Волшебство для Мэриголд - стр. 24
«Я никак не могла, мама. Я помогала Кейт Блэквайер поить коров мистера Донкина и нам пришлось гоняться за той чёртовой телкой».
Мэриголд тотчас же поняла, что сказала нечто жуткое. Ужас, застывший на лицах домашних, сообщил ей об этом. Один из министров вытаращил глаза, второй усмехнулся.
Что такого она сказала?
«Мэриголд, ты можешь выйти из-за стола и пойти в свою комнату, – казалось, чуть не плача, сказала мама. Мэриголд обиженно подчинилась, не понимая, что произошло. Она узнала это позже.
«Но Кейт так говорит, – запричитала она. – Кейт сказала, что переломала бы все чёртовы кости этому чёртовому теленку. Я не знала, что «чёртовый» – это ругательство, хотя это и некрасивое слово».
Она выругалась перед министром – перед двумя министрами. И их жёнами! Мэриголд не думала, что доживет до такого. Горячая волна стыда охватывала её, когда она вспоминала об этом. Неважно, что ей больше не разрешили дружить с Кейт; она никогда особо и не любила её. Но опозорить себя и маму, и имя Лесли! А она-то считала, что хуже быть не может после того, как с благоволением и почтением спросила мистера мэра Шарлоттауна: «Пожалуйста, скажите, вы – Бог?» Сколько насмешек и страданий от унижения она тогда пережила. Но это! Но она так и не поняла, почему слово «чёртовый» – ругательство. Даже Старшая бабушка, которая до слез смеялась над этим случаем, не смогла объяснить.
Зависть также была ей не чужда. Она тайно завидовала Клементине – девушке, которая когда-то была папиной женой, чья могила находилась рядом с его могилой – на холме под спиреями, – завидовала из-за мамы. Когда-то папа принадлежал Клементине. Возможно, сейчас он снова принадлежит ей. Временами Мэриголд просто тонула в этой глупой зависти. Когда она заходила в комнату Старшей бабушки и видела на стене красивую фотографию Клементины, она ненавидела её. Она хотела подпрыгнуть, сорвать и затоптать её. Лорейн бы ужаснулась, узнай о чувствах Мэриголд. Но Мэриголд твердо хранила тайну и продолжала ненавидеть Клементину, особенно её красивые руки. Мэриголд считала, что мама почти такая же красивая как Клементина. Она всегда жалела девочек, у которых были некрасивые мамы. И у мамы – чудеснейшие ноги. Дядя Клон не раз повторял, что у Лорейн самые изящные ножки и лодыжки среди женщин, которых он знал. Но такое не слишком ценилось у Лесли. Лодыжки были запретной темой, даже если современная мода на юбки бесстыдно показывала их. Но мамины руки не были красивыми – слишком тонкими, слишком маленькими – и Мэриголд иногда просто не могла выносить руки Клементины. Особенно, когда кто-то из клана хвалил их. Старшая бабушка постоянно говорила об этом, словно чувствовала ревность Мэриголд и дразнила её.

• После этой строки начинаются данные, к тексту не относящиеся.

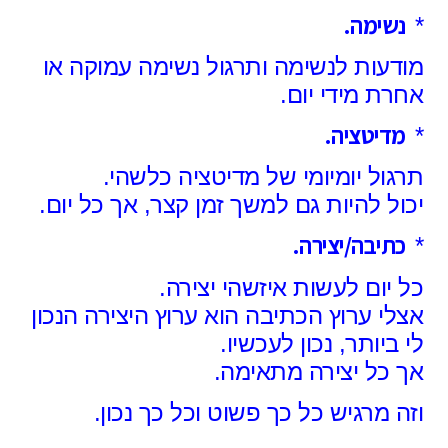
נשימה.
*
מודעות לנשימה ותרגול נשימה עמוקה
או
אחרת מידי יום.
מדיטציה.
*
תרגול יומיומי של מדיטציה כלשהי.
יכול להיות גם למשך זמן קצר, אך כל יום.
כתיבה/יצירה.
*
כל יום לעשות איזשהי יצירה.
אצלי ערוץ הכתיבה
הוא ערוץ היצירה הנכון
לי ביותר, נכון לעכשיו.
אך כל יצירה מתאימה.
וזה מרגיש כל כך פשוט וכל כך נכון.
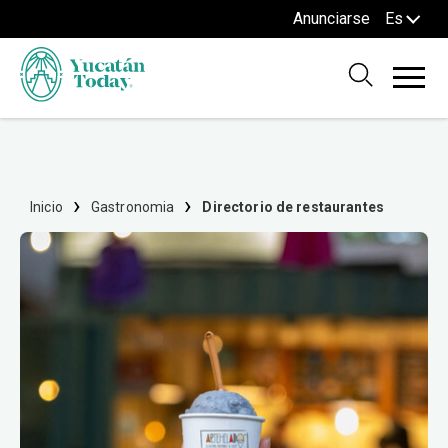
Anunciarse
Es
Inicio
Gastronomia
Directorio de restaurantes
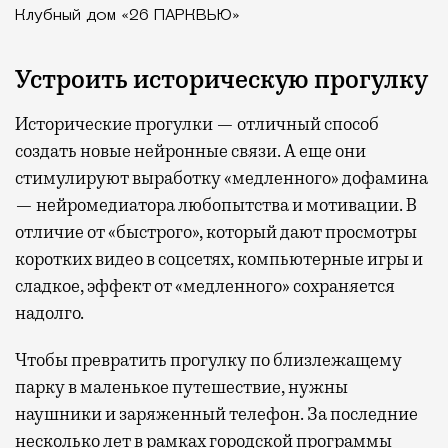
Клубный дом «26 ПАРКВЬЮ»
Устроить историческую прогулку
Исторические прогулки — отличный способ
создать новые нейронные связи. А еще они
стимулируют выработку «медленного» дофамина
— нейромедиатора любопытства и мотивации. В
отличие от «быстрого», который дают просмотры
коротких видео в соцсетях, компьютерные игры и
сладкое, эффект от «медленного» сохраняется
надолго.
Чтобы превратить прогулку по близлежащему
парку в маленькое путешествие, нужны
наушники и заряженный телефон. За последние
несколько лет в рамках городской программы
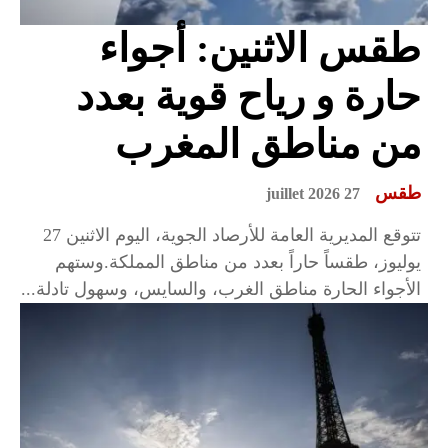
طقس الاثنين: أجواء
حارة و رياح قوية بعدد
من مناطق المغرب
طقس
27 juillet 2026
تتوقع المديرية العامة للأرصاد الجوية، اليوم الاثنين 27
يوليوز، طقساً حاراً بعدد من مناطق المملكة.وستهم
الأجواء الحارة مناطق الغرب، والسايس، وسهول تادلة...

«Я не считаю, что она такая уж красивая», – однажды не вытерпела Мэриголд.
Старшая бабушка улыбнулась.
«Клементина Лоуренс была красавицей, моя милая. Вовсе не невзрачной малышкой, как… как её сестра из Хармони».
Но Мэриголд почувствовала, что Старшая бабушка хотела сказать «как твоя мать», и возненавидела Клементину и её руки, и её неувядающую белую лилию еще сильнее, чем прежде.
Скорбь? Горе? Конечно, её сердце почти разбилось, когда умер любимый серый котёнок. До этого момента она и не представляла, что кто-то, кого она любила, может умереть. «Вчера уходит на небеса, мама?» – скорбела она на следующий день.